EXERCISE INSTRUCTIONS:
Reproduce the data in full, exactly.

::::::::::

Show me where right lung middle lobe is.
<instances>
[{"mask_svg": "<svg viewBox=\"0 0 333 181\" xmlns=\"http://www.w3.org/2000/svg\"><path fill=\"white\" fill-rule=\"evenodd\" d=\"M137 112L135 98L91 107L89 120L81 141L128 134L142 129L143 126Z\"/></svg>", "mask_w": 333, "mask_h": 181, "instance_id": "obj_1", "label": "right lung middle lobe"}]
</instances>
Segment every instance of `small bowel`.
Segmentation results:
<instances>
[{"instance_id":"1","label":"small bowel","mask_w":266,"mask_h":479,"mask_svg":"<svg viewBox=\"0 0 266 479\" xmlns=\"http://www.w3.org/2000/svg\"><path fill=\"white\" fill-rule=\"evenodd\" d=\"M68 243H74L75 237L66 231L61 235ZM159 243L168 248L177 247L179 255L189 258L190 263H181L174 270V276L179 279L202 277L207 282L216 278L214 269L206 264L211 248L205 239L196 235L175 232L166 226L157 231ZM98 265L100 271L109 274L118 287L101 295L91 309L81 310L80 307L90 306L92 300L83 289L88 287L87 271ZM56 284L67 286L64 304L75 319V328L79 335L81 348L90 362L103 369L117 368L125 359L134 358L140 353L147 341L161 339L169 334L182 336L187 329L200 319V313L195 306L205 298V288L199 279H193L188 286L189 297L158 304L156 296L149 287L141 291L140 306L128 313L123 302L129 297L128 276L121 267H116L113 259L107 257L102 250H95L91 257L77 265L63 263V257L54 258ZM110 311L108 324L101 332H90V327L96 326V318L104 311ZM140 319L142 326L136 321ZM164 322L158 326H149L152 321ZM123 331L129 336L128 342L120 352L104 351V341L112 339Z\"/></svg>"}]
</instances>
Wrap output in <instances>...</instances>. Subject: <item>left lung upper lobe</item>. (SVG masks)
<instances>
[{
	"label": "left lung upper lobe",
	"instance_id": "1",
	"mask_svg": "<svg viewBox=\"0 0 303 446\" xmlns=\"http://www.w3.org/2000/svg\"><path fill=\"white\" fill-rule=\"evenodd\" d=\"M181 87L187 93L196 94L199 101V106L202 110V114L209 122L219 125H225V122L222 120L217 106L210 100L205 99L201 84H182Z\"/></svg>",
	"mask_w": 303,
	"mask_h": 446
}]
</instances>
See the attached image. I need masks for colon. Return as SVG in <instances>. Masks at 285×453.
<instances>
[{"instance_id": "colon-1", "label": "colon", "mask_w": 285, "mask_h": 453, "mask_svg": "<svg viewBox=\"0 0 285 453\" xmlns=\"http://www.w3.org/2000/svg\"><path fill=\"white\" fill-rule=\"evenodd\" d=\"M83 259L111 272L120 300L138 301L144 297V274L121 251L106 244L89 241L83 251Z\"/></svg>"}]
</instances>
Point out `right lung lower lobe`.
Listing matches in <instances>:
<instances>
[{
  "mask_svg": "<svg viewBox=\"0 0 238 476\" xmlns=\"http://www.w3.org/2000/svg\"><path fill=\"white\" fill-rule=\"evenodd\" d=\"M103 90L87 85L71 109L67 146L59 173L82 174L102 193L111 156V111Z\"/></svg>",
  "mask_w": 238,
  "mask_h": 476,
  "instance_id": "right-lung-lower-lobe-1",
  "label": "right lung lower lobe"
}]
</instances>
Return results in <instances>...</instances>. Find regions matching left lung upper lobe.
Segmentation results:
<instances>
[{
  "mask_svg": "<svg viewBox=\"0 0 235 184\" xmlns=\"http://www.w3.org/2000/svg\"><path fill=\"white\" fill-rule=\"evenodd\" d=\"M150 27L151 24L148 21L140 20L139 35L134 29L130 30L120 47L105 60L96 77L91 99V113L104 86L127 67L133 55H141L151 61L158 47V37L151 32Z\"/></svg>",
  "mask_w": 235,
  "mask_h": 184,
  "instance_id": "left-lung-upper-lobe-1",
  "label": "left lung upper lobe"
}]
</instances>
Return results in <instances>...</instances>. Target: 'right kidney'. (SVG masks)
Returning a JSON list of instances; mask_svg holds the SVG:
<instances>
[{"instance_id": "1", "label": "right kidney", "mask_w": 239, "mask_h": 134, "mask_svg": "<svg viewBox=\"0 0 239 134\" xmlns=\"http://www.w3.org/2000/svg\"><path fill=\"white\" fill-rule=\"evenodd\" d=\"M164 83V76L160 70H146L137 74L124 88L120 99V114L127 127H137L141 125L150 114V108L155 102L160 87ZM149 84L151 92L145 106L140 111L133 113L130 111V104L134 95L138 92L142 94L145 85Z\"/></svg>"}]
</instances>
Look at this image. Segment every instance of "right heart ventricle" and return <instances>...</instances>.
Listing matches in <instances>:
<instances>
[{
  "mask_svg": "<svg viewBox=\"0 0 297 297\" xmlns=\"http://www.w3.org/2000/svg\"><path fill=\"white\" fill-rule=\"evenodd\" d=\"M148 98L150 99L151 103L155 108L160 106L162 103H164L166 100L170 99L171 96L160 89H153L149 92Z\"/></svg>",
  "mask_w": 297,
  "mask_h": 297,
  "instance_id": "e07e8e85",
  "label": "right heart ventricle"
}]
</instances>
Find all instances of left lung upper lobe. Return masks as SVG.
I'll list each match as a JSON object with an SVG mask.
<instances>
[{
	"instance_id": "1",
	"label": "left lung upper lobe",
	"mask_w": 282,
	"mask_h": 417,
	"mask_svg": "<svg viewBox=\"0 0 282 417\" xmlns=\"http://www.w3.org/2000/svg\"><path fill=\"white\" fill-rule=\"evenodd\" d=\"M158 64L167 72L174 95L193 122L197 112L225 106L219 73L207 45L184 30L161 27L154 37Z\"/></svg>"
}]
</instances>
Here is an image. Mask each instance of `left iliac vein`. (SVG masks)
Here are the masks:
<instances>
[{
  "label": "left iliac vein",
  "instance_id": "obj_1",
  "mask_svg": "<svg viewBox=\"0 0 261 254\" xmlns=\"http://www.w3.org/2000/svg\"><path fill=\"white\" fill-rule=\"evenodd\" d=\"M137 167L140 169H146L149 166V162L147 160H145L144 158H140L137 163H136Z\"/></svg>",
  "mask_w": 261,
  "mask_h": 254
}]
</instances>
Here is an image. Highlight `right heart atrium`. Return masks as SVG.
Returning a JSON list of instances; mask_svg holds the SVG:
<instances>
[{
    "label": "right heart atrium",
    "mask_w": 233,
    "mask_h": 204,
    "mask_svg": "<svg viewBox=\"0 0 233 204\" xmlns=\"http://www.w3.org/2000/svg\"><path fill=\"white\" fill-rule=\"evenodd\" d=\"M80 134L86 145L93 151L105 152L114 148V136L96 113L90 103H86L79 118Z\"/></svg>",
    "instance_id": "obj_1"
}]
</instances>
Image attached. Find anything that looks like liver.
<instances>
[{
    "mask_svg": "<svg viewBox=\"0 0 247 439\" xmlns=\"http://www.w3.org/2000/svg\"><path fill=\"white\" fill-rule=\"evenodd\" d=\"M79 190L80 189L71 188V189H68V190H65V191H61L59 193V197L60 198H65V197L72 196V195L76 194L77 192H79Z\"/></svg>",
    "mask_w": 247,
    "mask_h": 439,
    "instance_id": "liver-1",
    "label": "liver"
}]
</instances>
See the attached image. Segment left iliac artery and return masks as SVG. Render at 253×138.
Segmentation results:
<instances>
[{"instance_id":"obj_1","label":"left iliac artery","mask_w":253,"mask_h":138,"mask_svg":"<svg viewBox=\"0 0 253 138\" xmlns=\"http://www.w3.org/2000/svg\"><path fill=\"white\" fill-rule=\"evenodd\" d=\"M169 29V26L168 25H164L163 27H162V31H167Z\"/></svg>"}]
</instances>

::::::::::

ANSWER TO THIS TASK:
Show me where right lung middle lobe is.
<instances>
[{"mask_svg": "<svg viewBox=\"0 0 333 181\" xmlns=\"http://www.w3.org/2000/svg\"><path fill=\"white\" fill-rule=\"evenodd\" d=\"M137 112L135 98L91 107L89 120L81 141L128 134L142 129L143 126Z\"/></svg>", "mask_w": 333, "mask_h": 181, "instance_id": "obj_1", "label": "right lung middle lobe"}]
</instances>
Segment every instance of `small bowel`.
Segmentation results:
<instances>
[{"instance_id":"1","label":"small bowel","mask_w":266,"mask_h":479,"mask_svg":"<svg viewBox=\"0 0 266 479\" xmlns=\"http://www.w3.org/2000/svg\"><path fill=\"white\" fill-rule=\"evenodd\" d=\"M68 243H74L75 237L66 231L61 235ZM159 243L168 248L177 247L179 255L189 258L190 263H181L174 270V276L179 279L202 277L207 282L216 278L214 269L206 264L211 248L205 239L196 235L175 232L166 226L157 231ZM98 265L100 271L109 274L118 287L101 295L91 309L81 310L80 307L90 306L92 300L83 289L88 287L87 271ZM56 284L67 286L64 304L75 319V328L79 335L81 348L90 362L103 369L117 368L125 359L134 358L140 353L147 341L161 339L169 334L182 336L187 329L200 319V313L195 306L205 298V288L199 279H193L188 286L189 297L158 304L156 296L149 287L141 291L140 306L128 313L123 302L129 297L128 276L121 267H116L113 259L107 257L102 250H95L91 257L77 265L63 263V257L54 258ZM110 311L108 324L101 332H90V327L96 326V318L104 311ZM140 319L142 326L136 321ZM164 322L158 326H149L152 321ZM123 331L129 336L128 342L120 352L104 351V341L112 339Z\"/></svg>"}]
</instances>
Wrap output in <instances>...</instances>. Subject: <item>left lung upper lobe</item>. (SVG masks)
<instances>
[{
	"label": "left lung upper lobe",
	"instance_id": "1",
	"mask_svg": "<svg viewBox=\"0 0 303 446\" xmlns=\"http://www.w3.org/2000/svg\"><path fill=\"white\" fill-rule=\"evenodd\" d=\"M181 87L187 93L196 94L199 101V106L202 110V114L209 122L219 125H225V122L222 120L217 106L210 100L205 99L201 84H182Z\"/></svg>",
	"mask_w": 303,
	"mask_h": 446
}]
</instances>
See the attached image. I need masks for colon. Return as SVG in <instances>. Masks at 285×453.
<instances>
[{"instance_id": "colon-1", "label": "colon", "mask_w": 285, "mask_h": 453, "mask_svg": "<svg viewBox=\"0 0 285 453\" xmlns=\"http://www.w3.org/2000/svg\"><path fill=\"white\" fill-rule=\"evenodd\" d=\"M83 259L111 272L120 300L138 301L144 297V274L121 251L106 244L89 241L83 251Z\"/></svg>"}]
</instances>
Point out `right lung lower lobe`.
Listing matches in <instances>:
<instances>
[{
  "mask_svg": "<svg viewBox=\"0 0 238 476\" xmlns=\"http://www.w3.org/2000/svg\"><path fill=\"white\" fill-rule=\"evenodd\" d=\"M103 90L87 85L71 109L67 146L59 173L82 174L102 193L111 156V111Z\"/></svg>",
  "mask_w": 238,
  "mask_h": 476,
  "instance_id": "right-lung-lower-lobe-1",
  "label": "right lung lower lobe"
}]
</instances>
Return results in <instances>...</instances>. Find regions matching left lung upper lobe.
Segmentation results:
<instances>
[{
  "mask_svg": "<svg viewBox=\"0 0 235 184\" xmlns=\"http://www.w3.org/2000/svg\"><path fill=\"white\" fill-rule=\"evenodd\" d=\"M150 27L151 24L148 21L140 20L139 35L134 29L130 30L120 47L105 60L96 77L91 99V113L104 86L127 67L133 55H141L151 61L158 47V37L151 32Z\"/></svg>",
  "mask_w": 235,
  "mask_h": 184,
  "instance_id": "left-lung-upper-lobe-1",
  "label": "left lung upper lobe"
}]
</instances>
Return results in <instances>...</instances>. Target: 'right kidney'. (SVG masks)
Returning a JSON list of instances; mask_svg holds the SVG:
<instances>
[{"instance_id": "1", "label": "right kidney", "mask_w": 239, "mask_h": 134, "mask_svg": "<svg viewBox=\"0 0 239 134\" xmlns=\"http://www.w3.org/2000/svg\"><path fill=\"white\" fill-rule=\"evenodd\" d=\"M164 83V76L160 70H146L137 74L124 88L120 99V114L127 127H137L141 125L150 114V108L155 102L160 87ZM149 84L151 92L145 106L140 111L133 113L130 111V104L134 95L138 92L142 94L145 85Z\"/></svg>"}]
</instances>
Look at this image. Segment every instance of "right heart ventricle" and return <instances>...</instances>.
Listing matches in <instances>:
<instances>
[{
  "mask_svg": "<svg viewBox=\"0 0 297 297\" xmlns=\"http://www.w3.org/2000/svg\"><path fill=\"white\" fill-rule=\"evenodd\" d=\"M148 98L150 99L151 103L155 108L160 106L162 103H164L166 100L170 99L171 96L160 89H153L149 92Z\"/></svg>",
  "mask_w": 297,
  "mask_h": 297,
  "instance_id": "e07e8e85",
  "label": "right heart ventricle"
}]
</instances>
Find all instances of left lung upper lobe. Return masks as SVG.
I'll list each match as a JSON object with an SVG mask.
<instances>
[{
	"instance_id": "1",
	"label": "left lung upper lobe",
	"mask_w": 282,
	"mask_h": 417,
	"mask_svg": "<svg viewBox=\"0 0 282 417\" xmlns=\"http://www.w3.org/2000/svg\"><path fill=\"white\" fill-rule=\"evenodd\" d=\"M158 64L167 72L174 95L193 122L197 112L225 106L219 73L207 45L184 30L161 27L154 37Z\"/></svg>"
}]
</instances>
Here is an image. Mask each instance of `left iliac vein`. (SVG masks)
Here are the masks:
<instances>
[{
  "label": "left iliac vein",
  "instance_id": "obj_1",
  "mask_svg": "<svg viewBox=\"0 0 261 254\" xmlns=\"http://www.w3.org/2000/svg\"><path fill=\"white\" fill-rule=\"evenodd\" d=\"M137 167L140 169H146L149 166V162L147 160H145L144 158H140L137 163H136Z\"/></svg>",
  "mask_w": 261,
  "mask_h": 254
}]
</instances>
Here is an image. Highlight `right heart atrium`. Return masks as SVG.
Returning a JSON list of instances; mask_svg holds the SVG:
<instances>
[{
    "label": "right heart atrium",
    "mask_w": 233,
    "mask_h": 204,
    "mask_svg": "<svg viewBox=\"0 0 233 204\" xmlns=\"http://www.w3.org/2000/svg\"><path fill=\"white\" fill-rule=\"evenodd\" d=\"M80 134L86 145L93 151L105 152L114 148V136L96 113L90 103H86L79 118Z\"/></svg>",
    "instance_id": "obj_1"
}]
</instances>
Image attached. Find anything that looks like liver.
<instances>
[{
    "mask_svg": "<svg viewBox=\"0 0 247 439\" xmlns=\"http://www.w3.org/2000/svg\"><path fill=\"white\" fill-rule=\"evenodd\" d=\"M79 190L80 189L71 188V189H68V190H65V191H61L59 193V197L60 198H65V197L72 196V195L76 194L77 192H79Z\"/></svg>",
    "mask_w": 247,
    "mask_h": 439,
    "instance_id": "liver-1",
    "label": "liver"
}]
</instances>
See the attached image. Segment left iliac artery and return masks as SVG. Render at 253×138.
Segmentation results:
<instances>
[{"instance_id":"obj_1","label":"left iliac artery","mask_w":253,"mask_h":138,"mask_svg":"<svg viewBox=\"0 0 253 138\" xmlns=\"http://www.w3.org/2000/svg\"><path fill=\"white\" fill-rule=\"evenodd\" d=\"M169 29V26L168 25H164L163 27H162V31H167Z\"/></svg>"}]
</instances>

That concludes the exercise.